Please repeat every entry exactly as written, but skip the pictures.

▸ Source material
»»
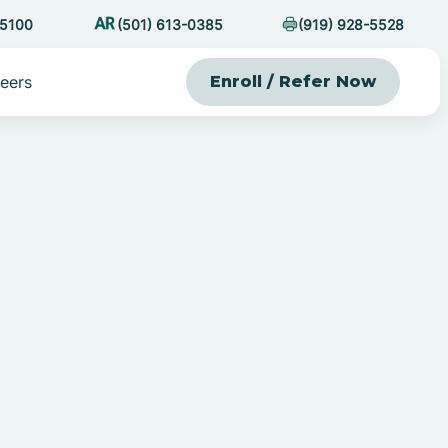
-5100
(501) 613-0385
(919) 928-5528
eers
Enroll / Refer Now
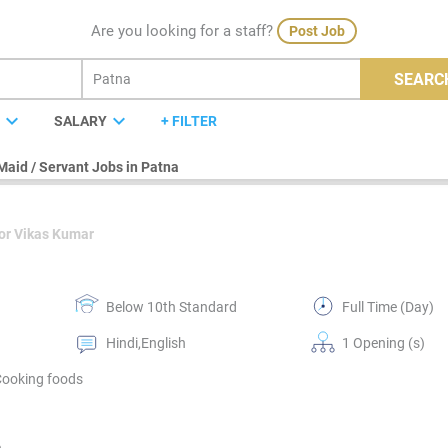
Are you looking for a staff?
Post Job
SEARC
expand_more
expand_more
E
SALARY
+ FILTER
Maid / Servant Jobs in Patna
or Vikas Kumar
Below 10th Standard
Full Time (Day)
Hindi,English
1 Opening (s)
Cooking foods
««
▸ Written answer
-5100
(501) 613-0385
(919) 928-5528
eers
Enroll / Refer Now
Are you looking for a staff?
Post Job
SEARC
expand_more
expand_more
E
SALARY
+ FILTER
Maid / Servant Jobs in Patna
or Vikas Kumar
Below 10th Standard
Full Time (Day)
Hindi,English
1 Opening (s)
Cooking foods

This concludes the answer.